* Task requirements
Nothing less than an exact copy of all the records is required.

* Entries taken from a collection
================

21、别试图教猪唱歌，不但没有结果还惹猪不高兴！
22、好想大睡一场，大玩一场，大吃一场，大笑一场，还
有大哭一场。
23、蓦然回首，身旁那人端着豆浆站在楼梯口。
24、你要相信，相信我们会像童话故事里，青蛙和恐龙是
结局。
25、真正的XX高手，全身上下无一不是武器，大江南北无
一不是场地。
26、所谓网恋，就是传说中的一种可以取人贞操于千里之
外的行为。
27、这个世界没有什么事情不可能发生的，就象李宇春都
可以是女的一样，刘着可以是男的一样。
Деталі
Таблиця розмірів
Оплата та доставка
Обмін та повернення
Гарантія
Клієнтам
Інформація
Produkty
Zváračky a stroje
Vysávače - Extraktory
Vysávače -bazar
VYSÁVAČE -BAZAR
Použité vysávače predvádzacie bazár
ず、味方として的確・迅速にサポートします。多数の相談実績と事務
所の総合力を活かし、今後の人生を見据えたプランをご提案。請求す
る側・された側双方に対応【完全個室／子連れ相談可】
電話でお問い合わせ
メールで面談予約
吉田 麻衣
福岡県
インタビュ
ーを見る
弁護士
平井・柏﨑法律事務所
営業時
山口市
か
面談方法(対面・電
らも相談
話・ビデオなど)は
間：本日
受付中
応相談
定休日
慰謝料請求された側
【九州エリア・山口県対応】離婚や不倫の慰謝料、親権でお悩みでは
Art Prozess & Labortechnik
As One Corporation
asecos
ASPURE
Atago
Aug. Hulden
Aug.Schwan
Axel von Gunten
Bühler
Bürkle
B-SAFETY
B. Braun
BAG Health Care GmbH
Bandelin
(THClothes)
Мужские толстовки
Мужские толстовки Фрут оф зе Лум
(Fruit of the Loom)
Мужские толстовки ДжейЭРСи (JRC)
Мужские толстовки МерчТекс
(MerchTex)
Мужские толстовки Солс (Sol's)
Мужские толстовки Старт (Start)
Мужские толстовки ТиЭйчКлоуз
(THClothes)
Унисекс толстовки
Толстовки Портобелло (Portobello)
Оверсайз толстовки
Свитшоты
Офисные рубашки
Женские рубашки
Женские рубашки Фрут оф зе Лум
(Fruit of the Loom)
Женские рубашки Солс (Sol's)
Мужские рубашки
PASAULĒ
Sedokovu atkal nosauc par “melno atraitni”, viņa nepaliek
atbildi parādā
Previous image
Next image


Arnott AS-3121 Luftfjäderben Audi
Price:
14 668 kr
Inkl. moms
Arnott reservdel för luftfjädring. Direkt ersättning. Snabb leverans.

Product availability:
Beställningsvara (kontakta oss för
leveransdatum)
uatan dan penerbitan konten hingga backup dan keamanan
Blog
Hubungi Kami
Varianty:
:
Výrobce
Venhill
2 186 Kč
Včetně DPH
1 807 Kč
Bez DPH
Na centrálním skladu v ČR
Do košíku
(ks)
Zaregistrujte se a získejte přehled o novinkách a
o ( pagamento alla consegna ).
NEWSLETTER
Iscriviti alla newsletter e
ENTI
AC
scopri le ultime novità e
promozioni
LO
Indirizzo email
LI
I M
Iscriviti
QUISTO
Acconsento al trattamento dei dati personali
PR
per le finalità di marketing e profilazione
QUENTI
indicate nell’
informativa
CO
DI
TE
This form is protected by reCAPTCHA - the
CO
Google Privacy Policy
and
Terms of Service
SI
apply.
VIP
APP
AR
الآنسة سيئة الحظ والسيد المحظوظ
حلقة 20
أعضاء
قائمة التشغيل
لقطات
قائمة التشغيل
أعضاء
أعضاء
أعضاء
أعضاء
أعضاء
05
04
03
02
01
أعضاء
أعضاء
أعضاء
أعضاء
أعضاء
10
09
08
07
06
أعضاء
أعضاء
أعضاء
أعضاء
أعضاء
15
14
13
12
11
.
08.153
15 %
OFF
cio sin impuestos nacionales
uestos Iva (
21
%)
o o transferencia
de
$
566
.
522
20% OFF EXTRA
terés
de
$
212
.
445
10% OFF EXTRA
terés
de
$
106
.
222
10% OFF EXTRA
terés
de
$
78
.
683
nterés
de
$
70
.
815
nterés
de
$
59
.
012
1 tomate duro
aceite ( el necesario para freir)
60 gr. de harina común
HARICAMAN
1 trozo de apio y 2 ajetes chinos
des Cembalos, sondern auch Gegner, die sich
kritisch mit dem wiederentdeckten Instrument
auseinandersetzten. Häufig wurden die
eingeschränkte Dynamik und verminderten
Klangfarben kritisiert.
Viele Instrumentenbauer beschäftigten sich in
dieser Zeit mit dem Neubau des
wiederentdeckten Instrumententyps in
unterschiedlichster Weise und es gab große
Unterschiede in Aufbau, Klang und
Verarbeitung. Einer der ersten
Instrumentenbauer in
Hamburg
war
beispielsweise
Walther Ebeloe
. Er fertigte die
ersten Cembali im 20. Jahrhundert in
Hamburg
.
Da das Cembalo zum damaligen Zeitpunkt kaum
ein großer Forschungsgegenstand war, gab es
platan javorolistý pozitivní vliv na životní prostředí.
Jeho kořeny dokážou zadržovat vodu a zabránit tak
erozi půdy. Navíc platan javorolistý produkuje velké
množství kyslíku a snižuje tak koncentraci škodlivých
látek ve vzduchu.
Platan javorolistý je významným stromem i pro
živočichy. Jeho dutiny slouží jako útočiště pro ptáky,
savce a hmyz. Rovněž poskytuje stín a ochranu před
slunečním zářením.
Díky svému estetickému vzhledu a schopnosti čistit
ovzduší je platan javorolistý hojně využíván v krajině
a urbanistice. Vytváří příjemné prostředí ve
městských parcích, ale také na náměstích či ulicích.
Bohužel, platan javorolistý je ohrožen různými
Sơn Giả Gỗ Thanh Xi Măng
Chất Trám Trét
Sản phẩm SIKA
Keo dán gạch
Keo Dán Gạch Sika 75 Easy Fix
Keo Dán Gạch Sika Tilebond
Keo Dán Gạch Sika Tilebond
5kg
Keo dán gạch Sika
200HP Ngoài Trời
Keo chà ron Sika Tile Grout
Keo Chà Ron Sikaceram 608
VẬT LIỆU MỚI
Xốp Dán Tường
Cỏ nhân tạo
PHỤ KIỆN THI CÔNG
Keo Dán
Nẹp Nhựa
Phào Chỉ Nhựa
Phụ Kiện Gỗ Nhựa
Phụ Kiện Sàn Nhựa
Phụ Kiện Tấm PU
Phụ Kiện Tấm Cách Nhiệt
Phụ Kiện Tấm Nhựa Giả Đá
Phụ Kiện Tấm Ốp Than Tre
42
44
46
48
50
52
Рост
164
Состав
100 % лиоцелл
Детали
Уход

================

* Answer space
21、别试图教猪唱歌，不但没有结果还惹猪不高兴！
22、好想大睡一场，大玩一场，大吃一场，大笑一场，还
有大哭一场。
23、蓦然回首，身旁那人端着豆浆站在楼梯口。
24、你要相信，相信我们会像童话故事里，青蛙和恐龙是
结局。
25、真正的XX高手，全身上下无一不是武器，大江南北无
一不是场地。
26、所谓网恋，就是传说中的一种可以取人贞操于千里之
外的行为。
27、这个世界没有什么事情不可能发生的，就象李宇春都
可以是女的一样，刘着可以是男的一样。
Деталі
Таблиця розмірів
Оплата та доставка
Обмін та повернення
Гарантія
Клієнтам
Інформація
Produkty
Zváračky a stroje
Vysávače - Extraktory
Vysávače -bazar
VYSÁVAČE -BAZAR
Použité vysávače predvádzacie bazár
ず、味方として的確・迅速にサポートします。多数の相談実績と事務
所の総合力を活かし、今後の人生を見据えたプランをご提案。請求す
る側・された側双方に対応【完全個室／子連れ相談可】
電話でお問い合わせ
メールで面談予約
吉田 麻衣
福岡県
インタビュ
ーを見る
弁護士
平井・柏﨑法律事務所
営業時
山口市
か
面談方法(対面・電
らも相談
話・ビデオなど)は
間：本日
受付中
応相談
定休日
慰謝料請求された側
【九州エリア・山口県対応】離婚や不倫の慰謝料、親権でお悩みでは
Art Prozess & Labortechnik
As One Corporation
asecos
ASPURE
Atago
Aug. Hulden
Aug.Schwan
Axel von Gunten
Bühler
Bürkle
B-SAFETY
B. Braun
BAG Health Care GmbH
Bandelin
(THClothes)
Мужские толстовки
Мужские толстовки Фрут оф зе Лум
(Fruit of the Loom)
Мужские толстовки ДжейЭРСи (JRC)
Мужские толстовки МерчТекс
(MerchTex)
Мужские толстовки Солс (Sol's)
Мужские толстовки Старт (Start)
Мужские толстовки ТиЭйчКлоуз
(THClothes)
Унисекс толстовки
Толстовки Портобелло (Portobello)
Оверсайз толстовки
Свитшоты
Офисные рубашки
Женские рубашки
Женские рубашки Фрут оф зе Лум
(Fruit of the Loom)
Женские рубашки Солс (Sol's)
Мужские рубашки
PASAULĒ
Sedokovu atkal nosauc par “melno atraitni”, viņa nepaliek
atbildi parādā
Previous image
Next image


Arnott AS-3121 Luftfjäderben Audi
Price:
14 668 kr
Inkl. moms
Arnott reservdel för luftfjädring. Direkt ersättning. Snabb leverans.

Product availability:
Beställningsvara (kontakta oss för
leveransdatum)
uatan dan penerbitan konten hingga backup dan keamanan
Blog
Hubungi Kami
Varianty:
:
Výrobce
Venhill
2 186 Kč
Včetně DPH
1 807 Kč
Bez DPH
Na centrálním skladu v ČR
Do košíku
(ks)
Zaregistrujte se a získejte přehled o novinkách a
o ( pagamento alla consegna ).
NEWSLETTER
Iscriviti alla newsletter e
ENTI
AC
scopri le ultime novità e
promozioni
LO
Indirizzo email
LI
I M
Iscriviti
QUISTO
Acconsento al trattamento dei dati personali
PR
per le finalità di marketing e profilazione
QUENTI
indicate nell’
informativa
CO
DI
TE
This form is protected by reCAPTCHA - the
CO
Google Privacy Policy
and
Terms of Service
SI
apply.
VIP
APP
AR
الآنسة سيئة الحظ والسيد المحظوظ
حلقة 20
أعضاء
قائمة التشغيل
لقطات
قائمة التشغيل
أعضاء
أعضاء
أعضاء
أعضاء
أعضاء
05
04
03
02
01
أعضاء
أعضاء
أعضاء
أعضاء
أعضاء
10
09
08
07
06
أعضاء
أعضاء
أعضاء
أعضاء
أعضاء
15
14
13
12
11
.
08.153
15 %
OFF
cio sin impuestos nacionales
uestos Iva (
21
%)
o o transferencia
de
$
566
.
522
20% OFF EXTRA
terés
de
$
212
.
445
10% OFF EXTRA
terés
de
$
106
.
222
10% OFF EXTRA
terés
de
$
78
.
683
nterés
de
$
70
.
815
nterés
de
$
59
.
012
1 tomate duro
aceite ( el necesario para freir)
60 gr. de harina común
HARICAMAN
1 trozo de apio y 2 ajetes chinos
des Cembalos, sondern auch Gegner, die sich
kritisch mit dem wiederentdeckten Instrument
auseinandersetzten. Häufig wurden die
eingeschränkte Dynamik und verminderten
Klangfarben kritisiert.
Viele Instrumentenbauer beschäftigten sich in
dieser Zeit mit dem Neubau des
wiederentdeckten Instrumententyps in
unterschiedlichster Weise und es gab große
Unterschiede in Aufbau, Klang und
Verarbeitung. Einer der ersten
Instrumentenbauer in
Hamburg
war
beispielsweise
Walther Ebeloe
. Er fertigte die
ersten Cembali im 20. Jahrhundert in
Hamburg
.
Da das Cembalo zum damaligen Zeitpunkt kaum
ein großer Forschungsgegenstand war, gab es
platan javorolistý pozitivní vliv na životní prostředí.
Jeho kořeny dokážou zadržovat vodu a zabránit tak
erozi půdy. Navíc platan javorolistý produkuje velké
množství kyslíku a snižuje tak koncentraci škodlivých
látek ve vzduchu.
Platan javorolistý je významným stromem i pro
živočichy. Jeho dutiny slouží jako útočiště pro ptáky,
savce a hmyz. Rovněž poskytuje stín a ochranu před
slunečním zářením.
Díky svému estetickému vzhledu a schopnosti čistit
ovzduší je platan javorolistý hojně využíván v krajině
a urbanistice. Vytváří příjemné prostředí ve
městských parcích, ale také na náměstích či ulicích.
Bohužel, platan javorolistý je ohrožen různými
Sơn Giả Gỗ Thanh Xi Măng
Chất Trám Trét
Sản phẩm SIKA
Keo dán gạch
Keo Dán Gạch Sika 75 Easy Fix
Keo Dán Gạch Sika Tilebond
Keo Dán Gạch Sika Tilebond
5kg
Keo dán gạch Sika
200HP Ngoài Trời
Keo chà ron Sika Tile Grout
Keo Chà Ron Sikaceram 608
VẬT LIỆU MỚI
Xốp Dán Tường
Cỏ nhân tạo
PHỤ KIỆN THI CÔNG
Keo Dán
Nẹp Nhựa
Phào Chỉ Nhựa
Phụ Kiện Gỗ Nhựa
Phụ Kiện Sàn Nhựa
Phụ Kiện Tấm PU
Phụ Kiện Tấm Cách Nhiệt
Phụ Kiện Tấm Nhựa Giả Đá
Phụ Kiện Tấm Ốp Than Tre
42
44
46
48
50
52
Рост
164
Состав
100 % лиоцелл
Детали
Уход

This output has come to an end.